The code, however, appears to have been known amongst the Visigoths by the title of Lex Romana or Lex Theodosii, and it was not until the 16th century that the title of Breviarium was introduced to distinguish it from a recast of the code, the Lex Romana Curiensis which was introduced into northern Italy in the 9th century for the use of the Romans in Lombardy. This recast of the Visigothic code was published in the 18th century for the first time by Paolo Canciani in his collection of ancient laws entitled Barbarorum Leges Antiquae. Another manuscript of this Lombard recast of the Visigothic code was discovered by Gustav Friedrich Hänel in the library of St Gall.

The chief value of the Visigothic code is as a source for Roman Law, including the first five books of the Theodosian Code (Codex Theodosianus), five books of the Sententiae Receptae of Julius Paulus. Until the discovery of a manuscript in the chapter library in Verona, which contained the greater part of the Institutes of Gaius, it was the only known work containing the institutional writings of Gaius, an important ancient Roman jurist.
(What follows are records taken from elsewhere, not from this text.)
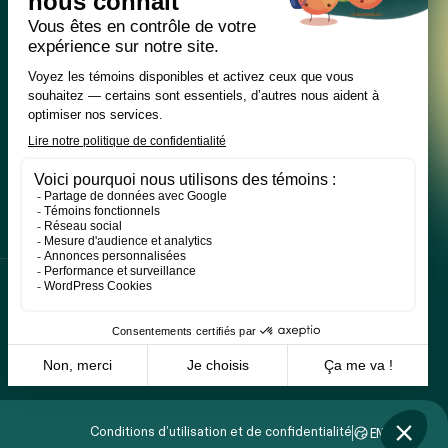
Conditions d’utilisation et de confidentialité
EN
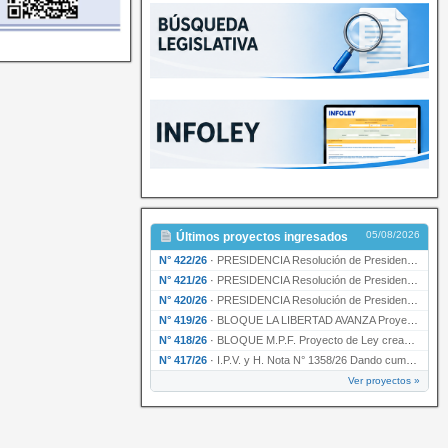
05/08/2026
Últimos proyectos ingresados
N° 422/26
·
PRESIDENCIA Resolución de Presidencia N° 200/26 para su ratificación.
N° 421/26
·
PRESIDENCIA Resolución de Presidencia N° 199/26 para su ratificación.
N° 420/26
·
PRESIDENCIA Resolución de Presidencia N° 198/26 para su ratificación.
N° 419/26
·
BLOQUE LA LIBERTAD AVANZA Proyecto de Ley declarando la esencialidad del servicio educativ…
N° 418/26
·
BLOQUE M.P.F. Proyecto de Ley creando el Ente Único Regulador de servicios públicos de la …
N° 417/26
·
I.P.V. y H. Nota N° 1358/26 Dando cumplimiento al artículo 29 de la Ley provincial N° 1399…
Ver proyectos »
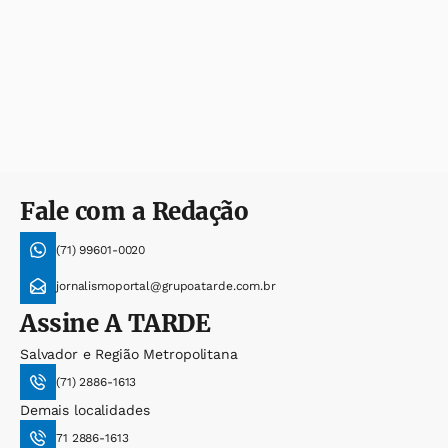
Fale com a Redação
(71) 99601-0020
jornalismoportal@grupoatarde.com.br
Assine
A TARDE
Salvador e Região Metropolitana
(71) 2886-1613
Demais localidades
71 2886-1613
The Breviary had the effect of preserving the traditions of Roman law in Aquitania and Gallia Narbonensis, which became both Provence and Septimania, thus reinforcing their sense of enduring continuity, broken in the Frankish north.

==Contents==
The Breviary of Alaric comprises:
- sixteen books of the Codex Theodosianus;
- the novels (decrees) of –
  - Theodosius II,
  - Valentinian III,
  - Marcian,
  - Majorian and
  - Libius Severus;
- the institutes of Gaius;
- five books of the Sententiae Receptae of Julius Paulus;
- thirteen titles of the Codex Gregorianus;
- two titles of the Codex Hermogenianus; and
- a fragment of the first book of the Responsa Papiniani.